How Does Faraday's Law Apply to a Solenoid with an Oscillating Current?

[llauren84]

Homework Statement

A long solenoid with 1000 turns per meter and a radius 2.00 cm carries an oscillating current given by I = (5.00A) sin (100 pi t). What is the electric field induced at a radius r = 1.00 cm.from the axis of the solenoid? What is the direction of the electric field when the current is increasing counterclockwise in the coil?

Homework Equations

Eq. 1: $$\epsilon=\frac{-d\phi}{dt}$$

Eq. 2: $$\phi=BA$$Eq. 3: $$B=\mu_0 n \frac{-dI}{dt}$$

Eq. 4: $$E=\frac{\epsilon}{2 \pi r}$$

The Attempt at a Solution

I think that you just sub Eq.3 into Eq.2 and then Eq.2 into Eq.3 and then into Eq 4 and take the derivative of I:

$$E = \frac{R^{2} \mu_0 n}{2 r} 500 \pi sin (100\pit)$$

My confusion is where to put the r=1cm and R=2cm.

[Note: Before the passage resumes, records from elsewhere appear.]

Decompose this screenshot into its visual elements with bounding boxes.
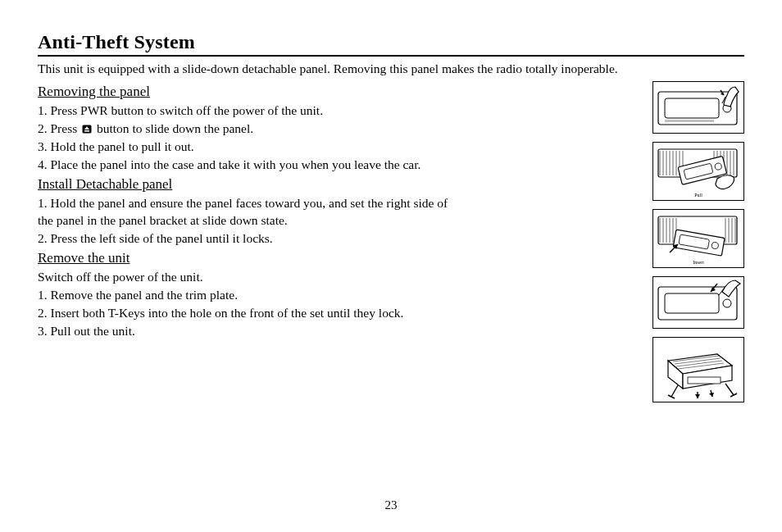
step-text-fragment: button to slide down the panel. (97, 121, 253, 135)
svg-rect-53 (688, 377, 721, 384)
svg-marker-54 (695, 394, 700, 398)
step-text: 1. Hold the panel and ensure the panel f… (38, 195, 613, 212)
page-title: Anti-Theft System (38, 31, 744, 57)
heading-remove-unit: Remove the unit (38, 249, 613, 268)
step-text: 1. Press PWR button to switch off the po… (38, 102, 613, 120)
svg-point-44 (723, 299, 731, 307)
manual-page: Anti-Theft System This unit is equipped … (0, 0, 782, 532)
step-text: the panel in the panel bracket at slide … (38, 212, 613, 230)
step-text: 2. Insert both T-Keys into the hole on t… (38, 305, 613, 322)
heading-install-panel: Install Detachable panel (38, 175, 613, 194)
figure-pull-unit (652, 337, 744, 402)
figure-column: Pull (620, 81, 744, 411)
figure-lock-panel (652, 276, 744, 329)
svg-marker-55 (709, 393, 714, 397)
figure-caption: Pull (694, 193, 702, 198)
page-number: 23 (0, 498, 782, 512)
svg-rect-2 (84, 130, 89, 132)
figure-caption: Insert (693, 260, 704, 265)
figure-pull-panel: Pull (652, 142, 744, 201)
svg-rect-6 (665, 120, 714, 122)
svg-rect-4 (665, 98, 719, 118)
text-column: Removing the panel 1. Press PWR button t… (38, 81, 613, 341)
step-text: Switch off the power of the unit. (38, 269, 613, 286)
content-columns: Removing the panel 1. Press PWR button t… (38, 81, 744, 411)
step-text: 3. Hold the panel to pull it out. (38, 139, 613, 156)
step-text: 4. Place the panel into the case and tak… (38, 157, 613, 174)
svg-rect-43 (665, 293, 719, 313)
step-text: 2. Press button to slide down the panel. (38, 120, 613, 138)
step-text-fragment: 2. Press (38, 121, 80, 135)
step-text: 2. Press the left side of the panel unti… (38, 230, 613, 248)
intro-text: This unit is equipped with a slide-down … (38, 61, 744, 76)
heading-removing-panel: Removing the panel (38, 83, 613, 102)
figure-insert-panel: Insert (652, 209, 744, 268)
eject-icon (82, 121, 92, 130)
step-text: 1. Remove the panel and the trim plate. (38, 287, 613, 304)
step-text: 3. Pull out the unit. (38, 323, 613, 340)
figure-release-panel (652, 81, 744, 134)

Also, how do you know which direction the E field is going?Thanks for your help. =)

 

[Redbelly98]

Homework Equations

Eq. 1: $$\epsilon=\frac{-d\phi}{dt}$$

Agreed.

Eq. 2: $$\phi=BA$$

Agreed. Question for you: what is A here? More specifically, what size loop are you using to get Φ?

Eq. 3: $$B=\mu_0 n \frac{-dI}{dt}$$

Eq. 3 is wrong. Look it up again, what is the B-field inside a solenoid?

Eq. 4: $$E=\frac{\epsilon}{2 \pi r}$$

Agreed. Question for you: what is r here? More specifically, what size circle are you using to relate ε and E?

The Attempt at a Solution

I think that you just sub Eq.3 into Eq.2 and then Eq.2 into Eq.3 and then into Eq 4 and take the derivative of I:

$$E = \frac{R^{2} \mu_0 n}{2 r} 500 \pi sin (100\pit)$$

What happened to Eq. 1? I think you better show what steps you took to get this equation.

My confusion is where to put the r=1cm and R=2cm.

See my comments after Eq's 2 and 4.

Also, how do you know which direction the E field is going?

Lenz's Law is useful here.